(Page layout parsing data)

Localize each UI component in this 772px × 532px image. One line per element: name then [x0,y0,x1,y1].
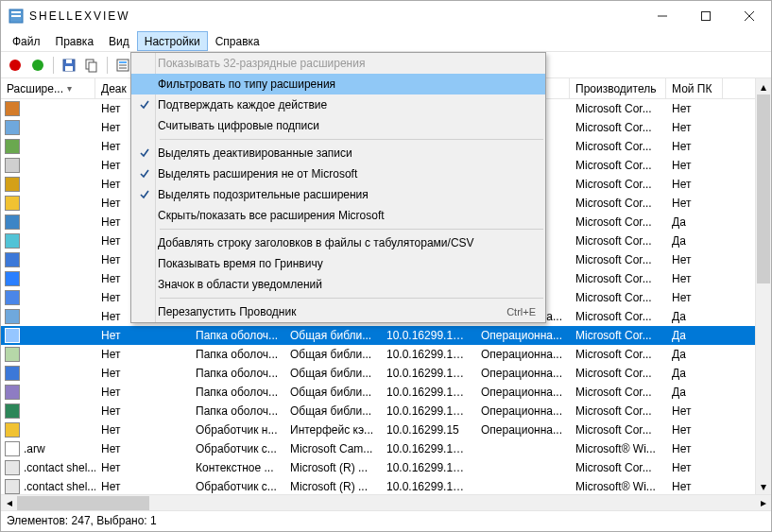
menu-item-label: Показывать 32-разрядные расширения [158,57,536,70]
table-row[interactable]: .contact shel...НетКонтекстное ...Micros… [1,458,771,477]
scroll-down-icon[interactable]: ▾ [756,478,771,494]
table-cell: Microsoft® Wi... [570,480,666,493]
table-cell: Да [666,329,723,342]
svg-rect-2 [11,15,21,17]
menu-item[interactable]: Значок в области уведомлений [131,274,545,295]
table-cell: Папка оболоч... [190,329,284,342]
table-cell: Операционна... [475,329,570,342]
table-row[interactable]: НетПапка оболоч...Общая библи...10.0.162… [1,364,771,383]
menu-item[interactable]: Перезапустить ПроводникCtrl+E [131,301,545,322]
table-cell: Операционна... [475,367,570,380]
table-row[interactable]: НетОбработчик н...Интерфейс кэ...10.0.16… [1,420,771,439]
minimize-button[interactable] [641,1,684,31]
scroll-up-icon[interactable]: ▴ [756,78,771,94]
toolbar-red-dot[interactable] [5,55,26,76]
check-icon [131,168,158,180]
toolbar-green-dot[interactable] [27,55,48,76]
file-icon [5,403,20,419]
close-button[interactable] [728,1,771,31]
svg-rect-4 [702,12,711,21]
table-cell: Обработчик с... [190,480,284,493]
table-cell [1,328,95,343]
svg-rect-8 [66,60,72,63]
table-cell [1,196,95,211]
menu-separator [160,229,543,230]
table-cell: Нет [666,272,723,285]
menu-accelerator: Ctrl+E [506,306,536,317]
table-cell: Обработчик н... [190,423,284,437]
menu-item[interactable]: Выделять деактивированные записи [131,143,545,163]
table-cell: Общая библи... [284,404,381,418]
table-cell: 10.0.16299.15 (... [381,442,475,455]
table-cell: .contact shel... [1,460,95,475]
scroll-thumb[interactable] [17,496,149,510]
table-cell: Microsoft® Wi... [570,442,666,455]
scroll-thumb[interactable] [757,94,770,283]
table-cell: 10.0.16299.15 (... [381,329,475,342]
table-cell: Microsoft Cam... [284,442,381,455]
menu-item[interactable]: Скрыть/показать все расширения Microsoft [131,205,545,226]
table-cell: 10.0.16299.15 (... [381,367,475,380]
table-cell: 10.0.16299.15 [381,423,475,437]
file-icon [5,422,20,438]
file-icon [5,347,20,362]
toolbar-sep [107,57,108,74]
scroll-right-icon[interactable]: ▸ [755,495,771,511]
menu-item[interactable]: Фильтровать по типу расширения [131,74,545,94]
window-controls [641,1,771,31]
table-row[interactable]: НетПапка оболоч...Общая библи...10.0.162… [1,383,771,402]
app-window: SHELLEXVIEW Файл Правка Вид Настройки Сп… [0,0,772,532]
copy-icon[interactable] [81,55,102,76]
table-cell: Нет [666,253,723,266]
col-my-pc[interactable]: Мой ПК [666,78,723,98]
table-cell [1,120,95,135]
table-cell: Общая библи... [284,367,381,380]
menu-help[interactable]: Справка [208,31,267,51]
table-cell: Нет [666,423,723,437]
file-icon [5,233,20,249]
scroll-left-icon[interactable]: ◂ [1,495,17,511]
table-row[interactable]: .contact shel...НетОбработчик с...Micros… [1,477,771,494]
save-icon[interactable] [59,55,79,76]
table-cell [1,233,95,249]
table-cell: Нет [95,480,190,493]
check-icon [131,147,158,159]
table-cell: 10.0.16299.15 (... [381,480,475,493]
table-cell [1,366,95,381]
menu-view[interactable]: Вид [101,31,137,51]
file-icon [5,479,20,494]
col-manufacturer[interactable]: Производитель [570,78,666,98]
table-row[interactable]: НетПапка оболоч...Общая библи...10.0.162… [1,326,771,345]
table-cell: Microsoft Cor... [570,102,666,115]
table-cell: Microsoft Cor... [570,253,666,266]
menu-item[interactable]: Показывать время по Гринвичу [131,253,545,274]
menu-item-label: Считывать цифровые подписи [158,119,536,132]
maximize-button[interactable] [684,1,728,31]
table-cell: 10.0.16299.15 (... [381,348,475,361]
table-cell: Microsoft Cor... [570,329,666,342]
file-icon [5,290,20,305]
table-row[interactable]: НетПапка оболоч...Общая библи...10.0.162… [1,345,771,364]
table-cell: 10.0.16299.15 (... [381,461,475,474]
col-extension[interactable]: Расшире...▾ [1,78,95,98]
horizontal-scrollbar[interactable]: ◂ ▸ [1,494,771,510]
file-icon [5,271,20,286]
menu-item[interactable]: Считывать цифровые подписи [131,115,545,136]
table-row[interactable]: НетПапка оболоч...Общая библи...10.0.162… [1,402,771,420]
title-bar: SHELLEXVIEW [1,1,771,31]
vertical-scrollbar[interactable]: ▴ ▾ [755,78,771,494]
table-cell: Нет [666,178,723,191]
table-cell: Нет [95,386,190,399]
menu-settings[interactable]: Настройки [137,31,208,51]
menu-file[interactable]: Файл [5,31,48,51]
table-cell: Папка оболоч... [190,367,284,380]
table-cell: Общая библи... [284,348,381,361]
menu-item[interactable]: Добавлять строку заголовков в файлы с та… [131,232,545,253]
menu-edit[interactable]: Правка [48,31,102,51]
menu-item[interactable]: Подтверждать каждое действие [131,94,545,115]
status-bar: Элементов: 247, Выбрано: 1 [1,510,771,531]
menu-item[interactable]: Выделять подозрительные расширения [131,184,545,205]
menu-item-label: Подтверждать каждое действие [158,98,536,112]
menu-item[interactable]: Выделять расширения не от Microsoft [131,163,545,184]
table-row[interactable]: .arwНетОбработчик с...Microsoft Cam...10… [1,439,771,458]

Action item:
The reply is to be all the records above, transcribed exactly, with no pictures.

Solution for this problem:
Localize each UI component in this 772px × 532px image. One line per element: name then [x0,y0,x1,y1].
menu-item-label: Показывать 32-разрядные расширения [158,57,536,70]
table-row[interactable]: .contact shel...НетКонтекстное ...Micros… [1,458,771,477]
scroll-down-icon[interactable]: ▾ [756,478,771,494]
table-cell: Microsoft® Wi... [570,480,666,493]
table-cell: Да [666,329,723,342]
svg-rect-2 [11,15,21,17]
menu-item[interactable]: Значок в области уведомлений [131,274,545,295]
table-cell: Папка оболоч... [190,329,284,342]
table-cell: Операционна... [475,329,570,342]
table-row[interactable]: НетПапка оболоч...Общая библи...10.0.162… [1,364,771,383]
menu-item[interactable]: Перезапустить ПроводникCtrl+E [131,301,545,322]
table-cell: Операционна... [475,367,570,380]
table-row[interactable]: НетОбработчик н...Интерфейс кэ...10.0.16… [1,420,771,439]
minimize-button[interactable] [641,1,684,31]
scroll-up-icon[interactable]: ▴ [756,78,771,94]
toolbar-red-dot[interactable] [5,55,26,76]
check-icon [131,168,158,180]
toolbar-green-dot[interactable] [27,55,48,76]
file-icon [5,403,20,419]
close-button[interactable] [728,1,771,31]
svg-rect-4 [702,12,711,21]
table-cell: Обработчик с... [190,480,284,493]
table-cell [1,328,95,343]
svg-rect-8 [66,60,72,63]
table-cell [1,196,95,211]
menu-separator [160,229,543,230]
table-cell: Нет [666,272,723,285]
menu-accelerator: Ctrl+E [506,306,536,317]
table-cell: Обработчик н... [190,423,284,437]
menu-item[interactable]: Выделять деактивированные записи [131,143,545,163]
table-cell: Общая библи... [284,404,381,418]
table-cell: 10.0.16299.15 (... [381,442,475,455]
table-cell: .contact shel... [1,460,95,475]
scroll-thumb[interactable] [17,496,149,510]
table-cell: Microsoft® Wi... [570,442,666,455]
scroll-thumb[interactable] [757,94,770,283]
table-cell: 10.0.16299.15 (... [381,329,475,342]
table-cell: Microsoft Cam... [284,442,381,455]
menu-item[interactable]: Скрыть/показать все расширения Microsoft [131,205,545,226]
table-cell: 10.0.16299.15 (... [381,367,475,380]
table-cell: 10.0.16299.15 [381,423,475,437]
file-icon [5,422,20,438]
file-icon [5,347,20,362]
toolbar-sep [107,57,108,74]
scroll-right-icon[interactable]: ▸ [755,495,771,511]
menu-item[interactable]: Фильтровать по типу расширения [131,74,545,94]
window-controls [641,1,771,31]
table-row[interactable]: НетПапка оболоч...Общая библи...10.0.162… [1,383,771,402]
app-window: SHELLEXVIEW Файл Правка Вид Настройки Сп… [0,0,772,532]
copy-icon[interactable] [81,55,102,76]
table-cell: Нет [666,253,723,266]
col-my-pc[interactable]: Мой ПК [666,78,723,98]
table-cell [1,120,95,135]
table-cell: Общая библи... [284,367,381,380]
menu-help[interactable]: Справка [208,31,267,51]
table-cell: Нет [666,423,723,437]
file-icon [5,233,20,249]
scroll-left-icon[interactable]: ◂ [1,495,17,511]
table-row[interactable]: .contact shel...НетОбработчик с...Micros… [1,477,771,494]
save-icon[interactable] [59,55,79,76]
table-cell [1,233,95,249]
table-cell: Нет [95,480,190,493]
check-icon [131,147,158,159]
table-cell: 10.0.16299.15 (... [381,480,475,493]
table-cell [1,366,95,381]
menu-view[interactable]: Вид [101,31,137,51]
file-icon [5,479,20,494]
col-manufacturer[interactable]: Производитель [570,78,666,98]
table-row[interactable]: НетПапка оболоч...Общая библи...10.0.162… [1,326,771,345]
table-cell: Microsoft Cor... [570,102,666,115]
table-cell: Microsoft Cor... [570,253,666,266]
menu-item[interactable]: Показывать время по Гринвичу [131,253,545,274]
menu-item-label: Считывать цифровые подписи [158,119,536,132]
maximize-button[interactable] [684,1,728,31]
table-cell: 10.0.16299.15 (... [381,348,475,361]
table-cell: Microsoft Cor... [570,329,666,342]
file-icon [5,290,20,305]
table-row[interactable]: НетПапка оболоч...Общая библи...10.0.162… [1,345,771,364]
table-cell: 10.0.16299.15 (... [381,461,475,474]
col-extension[interactable]: Расшире...▾ [1,78,95,98]
horizontal-scrollbar[interactable]: ◂ ▸ [1,494,771,510]
file-icon [5,271,20,286]
menu-item[interactable]: Считывать цифровые подписи [131,115,545,136]
table-row[interactable]: НетПапка оболоч...Общая библи...10.0.162… [1,402,771,420]
title-bar: SHELLEXVIEW [1,1,771,31]
vertical-scrollbar[interactable]: ▴ ▾ [755,78,771,494]
table-cell: Нет [666,178,723,191]
table-cell: Нет [95,386,190,399]
menu-settings[interactable]: Настройки [137,31,208,51]
menu-file[interactable]: Файл [5,31,48,51]
table-cell: Папка оболоч... [190,367,284,380]
table-cell: Общая библи... [284,348,381,361]
menu-item[interactable]: Добавлять строку заголовков в файлы с та… [131,232,545,253]
menu-edit[interactable]: Правка [48,31,102,51]
menu-item[interactable]: Подтверждать каждое действие [131,94,545,115]
status-bar: Элементов: 247, Выбрано: 1 [1,510,771,531]
menu-item[interactable]: Выделять подозрительные расширения [131,184,545,205]
menu-item-label: Подтверждать каждое действие [158,98,536,112]
menu-item[interactable]: Выделять расширения не от Microsoft [131,163,545,184]
table-row[interactable]: .arwНетОбработчик с...Microsoft Cam...10… [1,439,771,458]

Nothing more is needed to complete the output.